Poczytaj ile osób zostało naciągnięte na lewe kredyty. Wystarczy jedna osoba i
dług 16 tys zł.
http://kulturawplot.pl/2016/09/29/kradziez-tozsamosc
i-wyludzenie-danych/
http://wyborcza.pl/1,76842,14505530,Jak_latwo_wrobic
_w_kredyt.html?disableRedirects=true
Do autora tematu:
podaj im pieprzony dowód i natychmiast idź do urzędu wymienić na nowy.
-
19. Data: 2016-10-05 21:23:23
Temat: Re: PO co komu mój numer dowodu na umowie?
Od: ąćęłńóśźż <n...@d...spamerow>
Żartujesz.
Bez peselu (lub NIP, bo są zamienne!) sąd zwróci pozew.
-----
> jak ktoś Cię pozwie numerem PESEL, to jest większa szansa dowiesz się o tym, za nim
zapadnie wyrok -
20. Data: 2016-10-05 21:43:06
Temat: Re: PO co komu mój numer dowodu na umowie?
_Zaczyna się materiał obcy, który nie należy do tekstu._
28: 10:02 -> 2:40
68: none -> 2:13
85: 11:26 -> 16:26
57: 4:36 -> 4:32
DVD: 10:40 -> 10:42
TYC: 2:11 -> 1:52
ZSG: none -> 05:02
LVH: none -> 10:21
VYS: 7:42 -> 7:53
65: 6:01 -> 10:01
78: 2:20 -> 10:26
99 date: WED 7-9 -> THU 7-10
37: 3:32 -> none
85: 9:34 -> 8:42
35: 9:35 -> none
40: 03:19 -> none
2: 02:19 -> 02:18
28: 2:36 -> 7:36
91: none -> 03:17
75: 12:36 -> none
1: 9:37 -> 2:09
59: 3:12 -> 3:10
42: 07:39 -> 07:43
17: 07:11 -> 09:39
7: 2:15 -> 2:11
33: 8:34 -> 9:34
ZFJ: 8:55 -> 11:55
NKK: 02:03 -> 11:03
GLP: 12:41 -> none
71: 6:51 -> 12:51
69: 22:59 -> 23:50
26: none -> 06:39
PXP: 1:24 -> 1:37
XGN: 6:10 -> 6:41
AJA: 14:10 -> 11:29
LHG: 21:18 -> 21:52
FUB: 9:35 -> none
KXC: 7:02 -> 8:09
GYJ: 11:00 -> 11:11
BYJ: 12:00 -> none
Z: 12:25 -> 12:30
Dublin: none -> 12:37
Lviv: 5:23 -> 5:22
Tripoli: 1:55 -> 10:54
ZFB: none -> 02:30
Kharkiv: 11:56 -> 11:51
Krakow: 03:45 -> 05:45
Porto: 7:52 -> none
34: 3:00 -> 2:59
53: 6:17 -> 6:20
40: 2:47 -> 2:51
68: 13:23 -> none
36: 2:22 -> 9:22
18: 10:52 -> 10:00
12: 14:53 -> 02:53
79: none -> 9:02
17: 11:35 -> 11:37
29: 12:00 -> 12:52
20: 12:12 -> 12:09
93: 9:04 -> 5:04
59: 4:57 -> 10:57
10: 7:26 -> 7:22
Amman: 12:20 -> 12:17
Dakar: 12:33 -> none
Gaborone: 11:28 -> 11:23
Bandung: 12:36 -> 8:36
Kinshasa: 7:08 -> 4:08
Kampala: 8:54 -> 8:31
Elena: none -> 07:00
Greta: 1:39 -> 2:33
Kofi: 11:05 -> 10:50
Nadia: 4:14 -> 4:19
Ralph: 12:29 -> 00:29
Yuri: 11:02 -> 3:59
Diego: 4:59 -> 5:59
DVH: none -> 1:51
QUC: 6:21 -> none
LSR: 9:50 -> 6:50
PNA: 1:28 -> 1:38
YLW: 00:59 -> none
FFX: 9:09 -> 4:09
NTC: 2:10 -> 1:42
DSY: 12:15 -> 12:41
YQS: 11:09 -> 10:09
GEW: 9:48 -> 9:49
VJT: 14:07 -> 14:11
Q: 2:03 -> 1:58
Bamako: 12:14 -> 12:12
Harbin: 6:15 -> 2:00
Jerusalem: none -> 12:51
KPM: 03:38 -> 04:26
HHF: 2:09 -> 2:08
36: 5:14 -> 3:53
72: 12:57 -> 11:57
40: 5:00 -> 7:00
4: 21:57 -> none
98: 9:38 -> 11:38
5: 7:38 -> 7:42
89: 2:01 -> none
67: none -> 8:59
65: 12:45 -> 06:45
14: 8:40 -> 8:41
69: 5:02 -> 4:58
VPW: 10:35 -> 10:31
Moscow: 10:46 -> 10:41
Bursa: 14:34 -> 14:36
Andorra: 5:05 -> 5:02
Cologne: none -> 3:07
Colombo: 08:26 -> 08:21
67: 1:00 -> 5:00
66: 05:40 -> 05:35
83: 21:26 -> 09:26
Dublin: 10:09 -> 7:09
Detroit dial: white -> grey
Od: "1634Racine" <m...@...cbqebml>
Sebastian Biały w news:nt0rab$agj$1@node2.news.atman.pl
> Cześć.
> Podpisuje jako rodzic chyba z 5 umów na poczatku roku szkolnego. W każdej
> zamiast pesela chcą mnie od razu legitymować z DO po numerze. Na pytanie
> czy umowę spisują z dowodem czy z człowiekem dowiaduje się że tak było
> zawsze, jestem pieniacz, dowód to się nie zmienia codziennie itd.
> Wydawało mi się że w umowie nie ma potrzeby numeru dowodu, wystarczy PESEL
> na umowie ze szkołą, klubem itp przypadki. Czy przeoczyłem jakiś przepis
> który wymaga numeru dowodu na takich umowach?
do licha, ktos w grupie zna podstawe prawna dla tej sprawy? czy tutaj
mozliwe sa tylko przemyslenia bleble co kazdy ma w glowie, a zapewne ma...
Czlowiek pytal nie o dywagacje, sam potrafi ze soba pogadac, pytal o
ewentualnie przeoczony zapis prawny.